Il est l’objet d’une mesure d’éloignement en vigueur, telle que précitée, et qui fait obstacle à sa présence sur le territoire français.
La prolongation de sa rétention administrative se justifie afin de procéder à son éloignement.
Il convient de confirmer l’ordonnance querellée en toutes ses dispositions.
PAR CES MOTIFS
Statuant publiquement, en matière civile et en dernier ressort,
Vu l’article 66 de la constitution du 4 octobre 1958,
Vu les articles L.741-1, L742-1 à L743-9 ; R741-3 et R.743-1 à L.743-19 et L.743-21 du Code de l’entrée et du séjour des étrangers et du droit d’asile ;
Vu le décret n° 2024-799 du 2 juillet 2024 pris pour l’application du titre VII de la loi n° 2024-42 du 26 janvier 2024 pour contrôler l’immigration, améliorer l’intégration, relatif à la simplification des règles du contentieux ;
CONSTATANT qu’aucune salle d’audience attribuée au ministère de la justice spécialement aménagée à proximité immédiate du lieu de rétention n’est disponible pour l’audience de ce jour ;
DECLARONS recevable l’appel interjeté par Monsieur [Z] [R] alias [R] [K] ;
CONFIRMONS l’ordonnance déférée en toutes ses dispositions ;
RAPPELONS que, conformément à l’article R.743-20 du Code de l’Entrée et du Séjour des Etrangers et du Droit d’Asile, les intéressés peuvent former un pourvoi en cassation par lettre recommandée avec accusé de réception dans les deux mois de la notification de la présente décision à la Cour de cassation [Adresse 1].

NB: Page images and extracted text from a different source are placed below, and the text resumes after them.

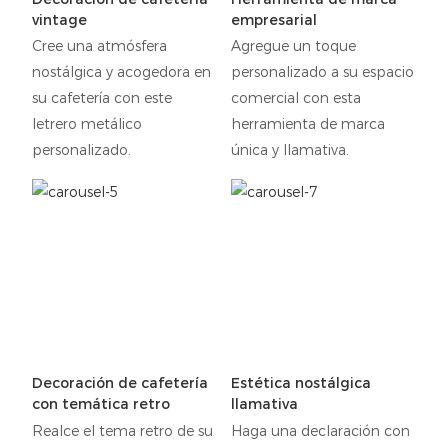
vintage
empresarial
Cree una atmósfera
Agregue un toque
nostálgica y acogedora en
personalizado a su espacio
su cafetería con este
comercial con esta
letrero metálico
herramienta de marca
personalizado.
única y llamativa.
Decoración de cafetería
Estética nostálgica
con temática retro
llamativa
Realce el tema retro de su
Haga una declaración con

Fait à la Cour d’Appel de Nîmes,
Le 02 Juin 2025 à 14h02
LE GREFFIER, LE PRESIDENT,
' Notification de la présente ordonnance a été donnée ce jour au Centre de rétention administrative de [Localité 3] à M. [Z] [R] alias [R] [K], par l’intermédiaire d’un interprète en langue arabe.
Le à H
Signature du retenu
Copie de cette ordonnance remise, ce jour, par courriel à :
Monsieur [Z] [R] alias [R] [K], pour notification par le CRA,
Me Annélie DESCHAMPS, avocat,
Le Préfet des Alpes-Maritimes,
Le Directeur du CRA de [Localité 3],
Le Ministère Public près la Cour d’Appel de Nîmes,
Le magistrat du siège du tribunal judiciaire de Nîmes.